*TASK DIRECTIONS:* If a record holds a picture, leave the picture out and copy everything else exactly.

..........

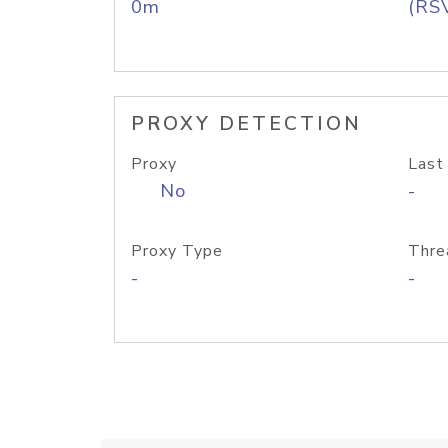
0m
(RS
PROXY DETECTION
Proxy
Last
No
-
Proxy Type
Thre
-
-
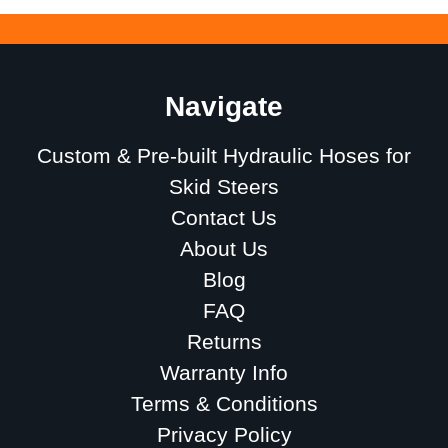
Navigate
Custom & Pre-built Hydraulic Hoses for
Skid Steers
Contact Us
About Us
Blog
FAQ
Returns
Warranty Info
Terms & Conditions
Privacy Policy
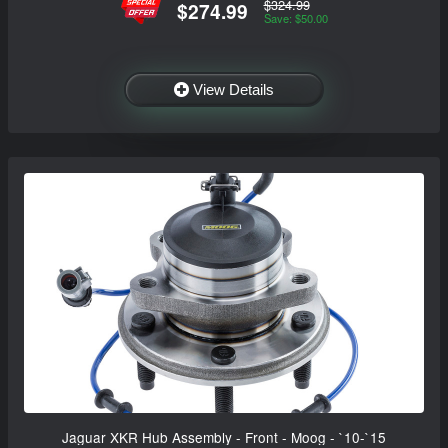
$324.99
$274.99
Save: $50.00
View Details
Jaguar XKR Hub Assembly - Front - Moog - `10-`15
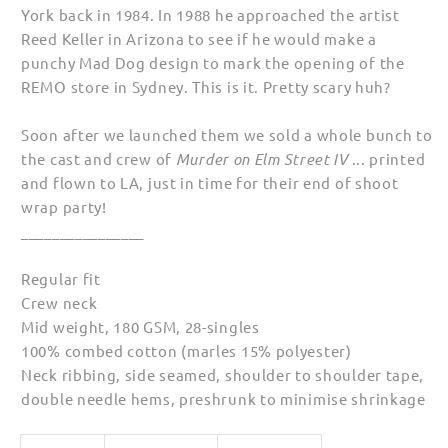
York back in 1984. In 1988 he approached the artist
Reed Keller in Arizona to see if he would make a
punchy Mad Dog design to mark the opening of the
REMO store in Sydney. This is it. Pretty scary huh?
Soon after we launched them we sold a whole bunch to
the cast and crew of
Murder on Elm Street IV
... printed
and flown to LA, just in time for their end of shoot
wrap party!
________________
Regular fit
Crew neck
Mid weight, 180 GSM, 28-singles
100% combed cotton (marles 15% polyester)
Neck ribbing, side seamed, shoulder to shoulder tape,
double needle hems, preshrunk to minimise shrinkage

..........

*SOLUTION FOR THIS EXERCISE:*
0m
(RS
PROXY DETECTION
Proxy
Last
No
-
Proxy Type
Thre
-
-
Navigate
Custom & Pre-built Hydraulic Hoses for
Skid Steers
Contact Us
About Us
Blog
FAQ
Returns
Warranty Info
Terms & Conditions
Privacy Policy
$324.99
$274.99
Save: $50.00
View Details
Jaguar XKR Hub Assembly - Front - Moog - `10-`15
York back in 1984. In 1988 he approached the artist
Reed Keller in Arizona to see if he would make a
punchy Mad Dog design to mark the opening of the
REMO store in Sydney. This is it. Pretty scary huh?
Soon after we launched them we sold a whole bunch to
the cast and crew of
Murder on Elm Street IV
... printed
and flown to LA, just in time for their end of shoot
wrap party!
________________
Regular fit
Crew neck
Mid weight, 180 GSM, 28-singles
100% combed cotton (marles 15% polyester)
Neck ribbing, side seamed, shoulder to shoulder tape,
double needle hems, preshrunk to minimise shrinkage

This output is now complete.